Exactly how much procedural messiness the Supreme Court will stomach to limit abortion access is uncertain right now. The court’s three liberal justices would likely vote to overturn Kacsmaryk’s ruling if given the opportunity. It’s worth noting that Chief Justice John Roberts opposed the court’s handling of the Texas bounty law in 2021 on the grounds that the law was a barely disguised attempt to nullify a Supreme Court ruling. He also only partially joined Dobbs because while he agreed with the court’s ultimate ruling, he disagreed with its decision to overturn Roe on procedural grounds.

Justice Brett Kavanaugh also wrote a concurring opinion in Dobbs where he appeared to signal that future decisions about abortion would have to be made by the democratic branches of government, writing that he and his colleagues “do not possess the constitutional authority to override the democratic process and to decree either a pro-life or a pro-choice abortion policy for all 330 million people in the United States.” His emphasis on the court’s finished role could make him more inclined to overturn Kacsmaryk’s ruling for bringing the issue back to the judicial sphere.
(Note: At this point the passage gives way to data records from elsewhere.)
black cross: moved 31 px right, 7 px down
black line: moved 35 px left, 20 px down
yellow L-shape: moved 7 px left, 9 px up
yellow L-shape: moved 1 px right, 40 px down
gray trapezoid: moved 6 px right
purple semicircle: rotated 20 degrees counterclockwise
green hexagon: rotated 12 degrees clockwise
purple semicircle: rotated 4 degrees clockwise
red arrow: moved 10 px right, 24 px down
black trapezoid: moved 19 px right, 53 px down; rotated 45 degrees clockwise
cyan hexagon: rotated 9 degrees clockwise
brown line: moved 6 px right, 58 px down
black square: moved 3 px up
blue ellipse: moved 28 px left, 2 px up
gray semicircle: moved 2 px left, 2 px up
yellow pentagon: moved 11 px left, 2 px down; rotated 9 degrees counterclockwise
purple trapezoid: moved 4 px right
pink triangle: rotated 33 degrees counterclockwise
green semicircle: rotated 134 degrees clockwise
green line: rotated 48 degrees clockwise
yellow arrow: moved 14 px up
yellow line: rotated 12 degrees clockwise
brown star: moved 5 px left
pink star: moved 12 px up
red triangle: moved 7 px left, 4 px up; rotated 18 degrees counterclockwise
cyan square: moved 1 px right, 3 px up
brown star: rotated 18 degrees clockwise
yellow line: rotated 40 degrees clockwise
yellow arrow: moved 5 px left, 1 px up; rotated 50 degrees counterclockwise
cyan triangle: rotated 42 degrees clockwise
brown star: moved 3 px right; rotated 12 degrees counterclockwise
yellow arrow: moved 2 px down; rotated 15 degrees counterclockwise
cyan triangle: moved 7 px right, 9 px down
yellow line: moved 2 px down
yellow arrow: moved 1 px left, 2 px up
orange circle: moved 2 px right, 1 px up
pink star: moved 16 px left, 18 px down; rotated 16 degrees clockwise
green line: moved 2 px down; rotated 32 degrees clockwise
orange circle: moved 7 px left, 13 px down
One final factor might make the court less willing to uphold Kacsmaryk’s ruling: Doing so would upend the FDA’s drug approval process and a significant portion of the American health care system along with it. On Monday, more than 250 top pharmaceutical and biomedical executives signed an open letter denouncing Kacsmaryk’s ruling for overturning FDA approval of a drug they described as “safer than Tylenol, nearly all antibiotics, and insulin.” They urged the appellate courts to overturn a ruling that “ignores decades of scientific evidence and legal precedent.”

“Judicial activism will not stop here,” they warned. “If courts can overturn drug approvals without regard for science and evidence, or for the complexity required to fully vet the safety and efficacy of new drugs, any medicine is at risk for the same outcome as mifepristone.” Among the signatories were top scientists and executives at companies like Pfizer, Biogen, Merck, and Bayer.

Their outrage is justified. Friday’s ruling is the first time that a federal court has ever overturned the FDA’s approval of a particular drug. Even in an age when the courts are increasingly skeptical of federal regulatory authority, judges have typically recognized that the FDA’s scientific and medical experts are better suited to decide which drugs are sold in the U.S. than they are. Between the risk of changing that approach and the overall sloppiness of Kacsmaryk’s ruling, it would not be surprising if the Supreme Court chose to overturn his decision for reasons that, at their core, have nothing to do with abortion at all.